Reputation: 5882
I have been trying to figure out what's up with my Rails app as it relates to memory and Nokogiri's XML parsing. For some reason, this one function alone consumes up about 1GB of memory and does not release it when it's completed. I'm not quite sure what's going on here.
def split_nessus
# To avoid consuming too much memory, we're going to split the Nessus file
# if it's over 10MB into multiple smaller files.
file_size = File.size(@nessus_files[0]).to_f / 2**20
files = []
if file_size >= 10
file_num = 1
d = File.open(@nessus_files[0])
content = Nokogiri::XML(d.read)
d.close
data = Nokogiri::XML("<data></data>")
hosts_num = 1
content.xpath("//ReportHost").each do |report_host|
data.root << report_host
hosts_num += 1
if hosts_num == 100
File.open("#{@nessus_files[0]}_nxtmp_#{file_num}", "w") {|f| f.write(data.to_xml)}
files << "#{@nessus_files[0]}_nxtmp_#{file_num}"

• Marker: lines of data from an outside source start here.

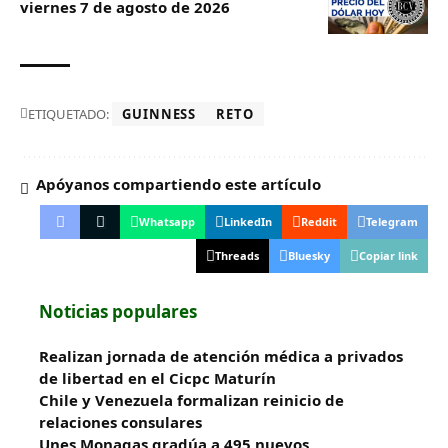
viernes 7 de agosto de 2026
ETIQUETADO:
GUINNESS
RETO
Apóyanos compartiendo este artículo
Whatsapp
LinkedIn
Reddit
Telegram
Threads
Bluesky
Copiar link
Noticias populares
Realizan jornada de atención médica a privados
de libertad en el Cicpc Maturín
Chile y Venezuela formalizan reinicio de
relaciones consulares
Unes Monagas gradúa a 495 nuevos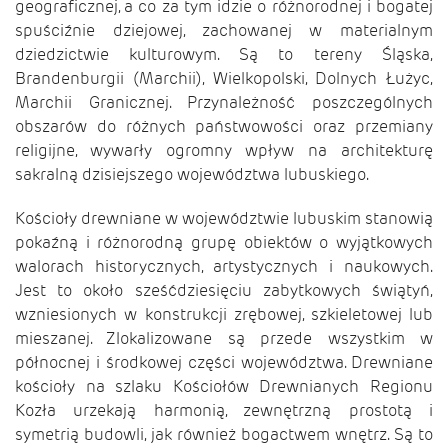
geograficznej, a co za tym idzie o różnorodnej i bogatej
spuściźnie dziejowej, zachowanej w materialnym
dziedzictwie kulturowym. Są to tereny Śląska,
Brandenburgii (Marchii), Wielkopolski, Dolnych Łużyc,
Marchii Granicznej. Przynależność poszczególnych
obszarów do różnych państwowości oraz przemiany
religijne, wywarły ogromny wpływ na architekturę
sakralną dzisiejszego województwa lubuskiego.
Kościoły drewniane w województwie lubuskim stanowią
pokaźną i różnorodną grupę obiektów o wyjątkowych
walorach historycznych, artystycznych i naukowych.
Jest to około sześćdziesięciu zabytkowych świątyń,
wzniesionych w konstrukcji zrębowej, szkieletowej lub
mieszanej. Zlokalizowane są przede wszystkim w
północnej i środkowej części województwa. Drewniane
kościoły na szlaku Kościołów Drewnianych Regionu
Kozła urzekają harmonią, zewnętrzną prostotą i
symetrią budowli, jak również bogactwem wnętrz. Są to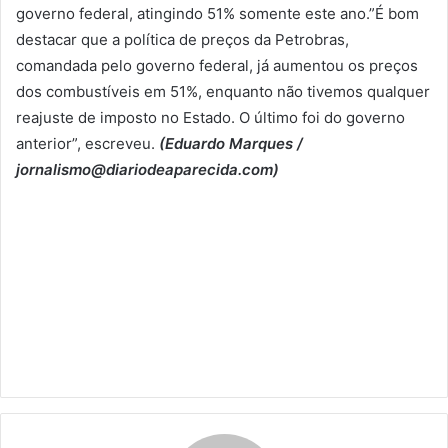
governo federal, atingindo 51% somente este ano.”É bom
destacar que a política de preços da Petrobras,
comandada pelo governo federal, já aumentou os preços
dos combustíveis em 51%, enquanto não tivemos qualquer
reajuste de imposto no Estado. O último foi do governo
anterior”, escreveu.
(Eduardo Marques /
jornalismo@diariodeaparecida.com)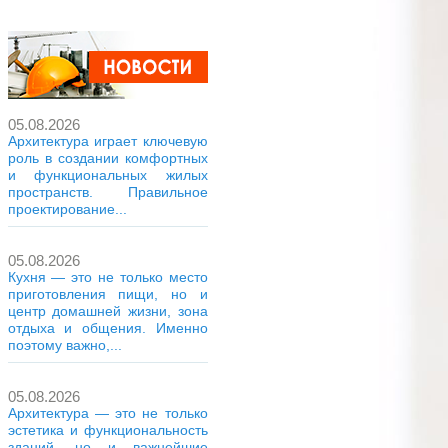
05.08.2026
Архитектура играет ключевую
роль в создании комфортных
и функциональных жилых
пространств. Правильное
проектирование...
05.08.2026
Кухня — это не только место
приготовления пищи, но и
центр домашней жизни, зона
отдыха и общения. Именно
поэтому важно,...
05.08.2026
Архитектура — это не только
эстетика и функциональность
зданий, но и важнейшие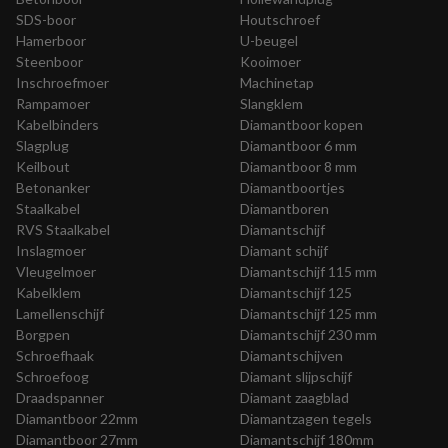
SDS-boor
Houtschroef
Hamerboor
U-beugel
Steenboor
Kooimoer
Inschroefmoer
Machinetap
Rampamoer
Slangklem
Kabelbinders
Diamantboor kopen
Slagplug
Diamantboor 6 mm
Keilbout
Diamantboor 8 mm
Betonanker
Diamantboortjes
Staalkabel
Diamantboren
RVS Staalkabel
Diamantschijf
Inslagmoer
Diamant schijf
Vleugelmoer
Diamantschijf 115 mm
Kabelklem
Diamantschijf 125
Lamellenschijf
Diamantschijf 125 mm
Borgpen
Diamantschijf 230 mm
Schroefhaak
Diamantschijven
Schroefoog
Diamant slijpschijf
Draadspanner
Diamant zaagblad
Diamantboor 22mm
Diamantzagen tegels
Diamantboor 27mm
Diamantschijf 180mm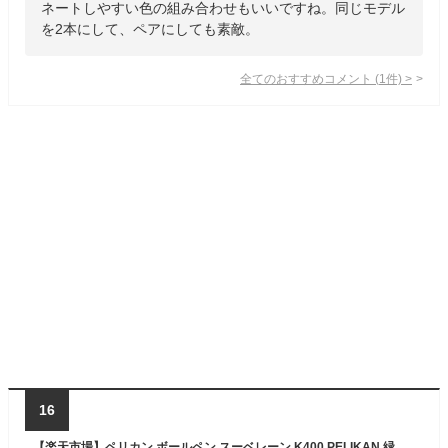
ネートしやすい色の組み合わせもいいですね。同じモデル
を2本にして、ペアにしても素敵。
全てのおすすめコメント
(
1
件)
>
16
【楽天市場】ペリカン ボールペン スーベレーン K400 PELIKAN 緑縞 ワイトトータス ブルー縞 ボルドー 黒 名前入り 1本から 名前入りボールペン クリスマス プレゼント 男性 高級ボールペン おしゃれ かっこいい ペリカンボールペン：万年筆・ボールペンのペンハウス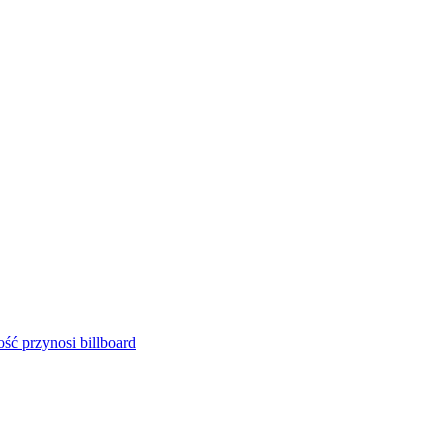
ść przynosi billboard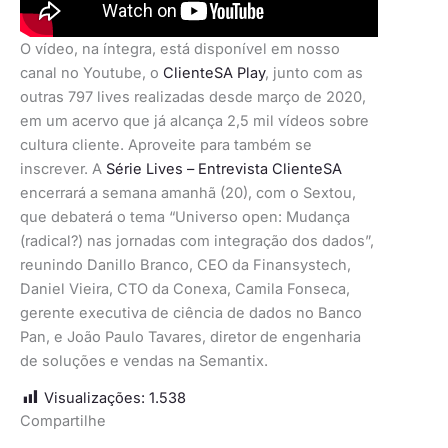
O vídeo, na íntegra, está disponível em nosso
canal no Youtube, o
ClienteSA Play
, junto com as
outras 797 lives realizadas desde março de 2020,
em um acervo que já alcança 2,5 mil vídeos sobre
cultura cliente. Aproveite para também se
inscrever. A
Série Lives – Entrevista ClienteSA
encerrará a semana amanhã (20), com o Sextou,
que debaterá o tema “Universo open: Mudança
(radical?) nas jornadas com integração dos dados”,
reunindo Danillo Branco, CEO da Finansystech,
Daniel Vieira, CTO da Conexa, Camila Fonseca,
gerente executiva de ciência de dados no Banco
Pan, e João Paulo Tavares, diretor de engenharia
de soluções e vendas na Semantix.
Visualizações:
1.538
Compartilhe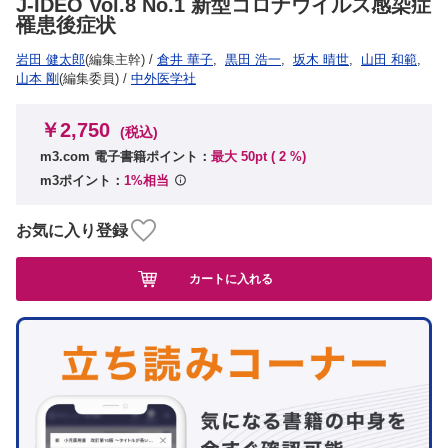
J-IDEO Vol.8 No.1 新型コロナウイルス感染症
罹患後症状
岩田 健太郎
(編集主幹)
/
倉井 華子
,
黒田 浩一
,
坂木 晴世
,
山田 和範
,
山本 剛
(編集委員)
/
中外医学社
￥2,750
(税込)
m3.com 電子書籍ポイント：
最大 50pt (
2
%)
m3ポイント：
1%相当
お気に入り登録
カートに入れる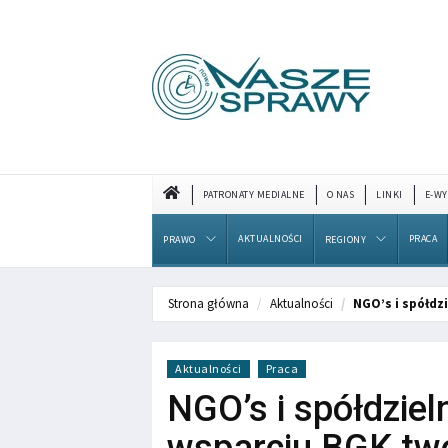
PATRONATY MEDIALNE
O NAS
LINKI
E-WY
AKTUALNOŚCI
PRACA
PRAWO
REGIONY
Strona główna
Aktualności
NGO’s i spółdz
Aktualności
Praca
NGO’s i spółdzieln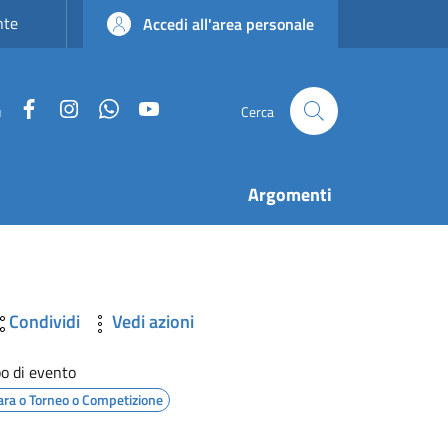
nte
Accedi all'area personale
Facebook
Instagram
WhatsApp
YouTube
u
Cerca
Argomenti
Condividi
Vedi azioni
po di evento
ara o Torneo o Competizione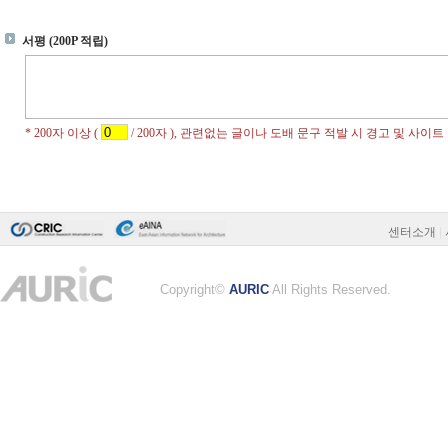
센터소개
|
Copyright©
AURIC
All Rights Reserved.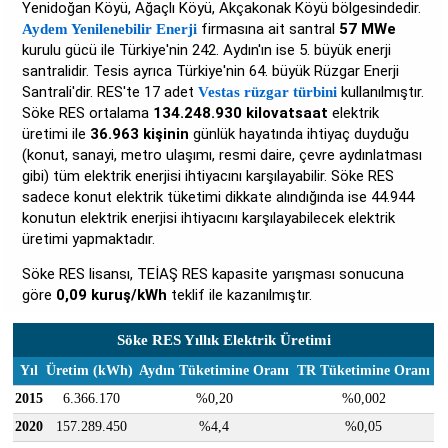
Yenidoğan Köyü, Ağaçlı Köyü, Akçakonak Köyü bölgesindedir.
firmasına ait santral
57 MWe
Aydem Yenilenebilir Enerji
kurulu gücü ile Türkiye'nin 242. Aydın'ın ise 5. büyük enerji
santralidir. Tesis ayrıca Türkiye'nin 64. büyük Rüzgar Enerji
Santrali'dir. RES'te 17 adet
kullanılmıştır.
Vestas rüzgar türbini
Söke RES ortalama
134.248.930 kilovatsaat
elektrik
üretimi ile
36.963 kişinin
günlük hayatında ihtiyaç duyduğu
(konut, sanayi, metro ulaşımı, resmi daire, çevre aydınlatması
gibi) tüm elektrik enerjisi ihtiyacını karşılayabilir. Söke RES
sadece konut elektrik tüketimi dikkate alındığında ise 44.944
konutun elektrik enerjisi ihtiyacını karşılayabilecek elektrik
üretimi yapmaktadır.
Söke RES lisansı, TEİAŞ RES kapasite yarışması sonucuna
göre
0,09 kuruş/kWh
teklif ile kazanılmıştır.
Söke RES Yıllık Elektrik Üretimi
Yıl
Üretim (kWh)
Aydın Tüketimine Oranı
TR Tüketimine Oranı
2015
6.366.170
%0,20
%0,002
2020
157.289.450
%4,4
%0,05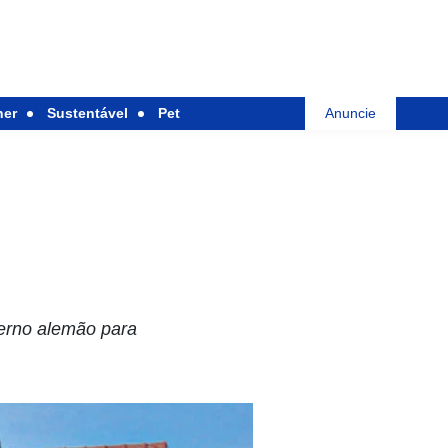
her
Sustentável
Pet
Anuncie
verno alemão para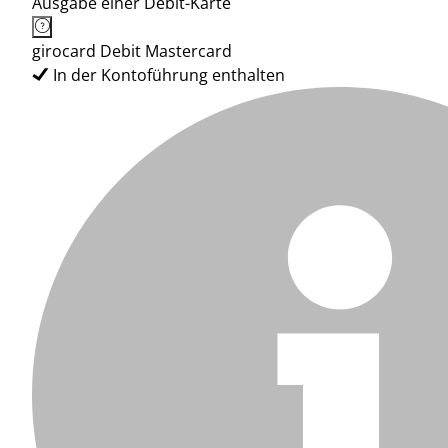
Ausgabe einer Debit-Karte
girocard Debit Mastercard
In der Kontoführung enthalten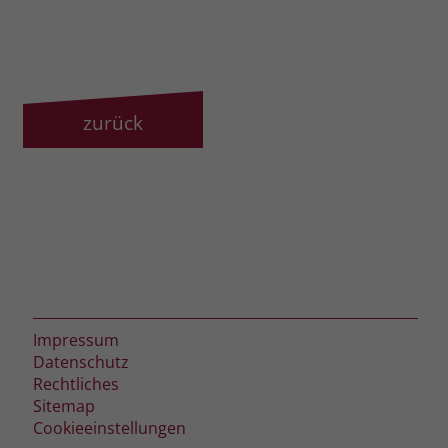
zurück
Impressum
Datenschutz
Rechtliches
Sitemap
Cookieeinstellungen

data = Nokogiri::XML("<data></data>")
hosts_num = 1
file_num += 1
end
end
@nessus_files = files
end
end
Since Rails crashes when trying to parse a 100MB+ XML file, I've decided to break XML files into separate files if they're over 10MB, and just trying to handle them individually.
Any thoughts as to why this will not release about 1GB of memory when it's completed?
Upvotes: 0
Views: 770
Reputation: 18845
Nokogiri uses system libraries like libxml
and libxslt
under the hood. Because of that I would assume that it's probably not an issue in Ruby's garbage collection but somewhere else.
If you are working with large files, it's usually a good idea to stream-process them, so that you do not load the whole file into memory, which in itself will result in huge memory consumption as large strings are very memory consuming.
Because of this, when working with large XML files, you should use a stream parser. In Nokogiri this is Nokogiri::XML::SAX
.
Upvotes: 3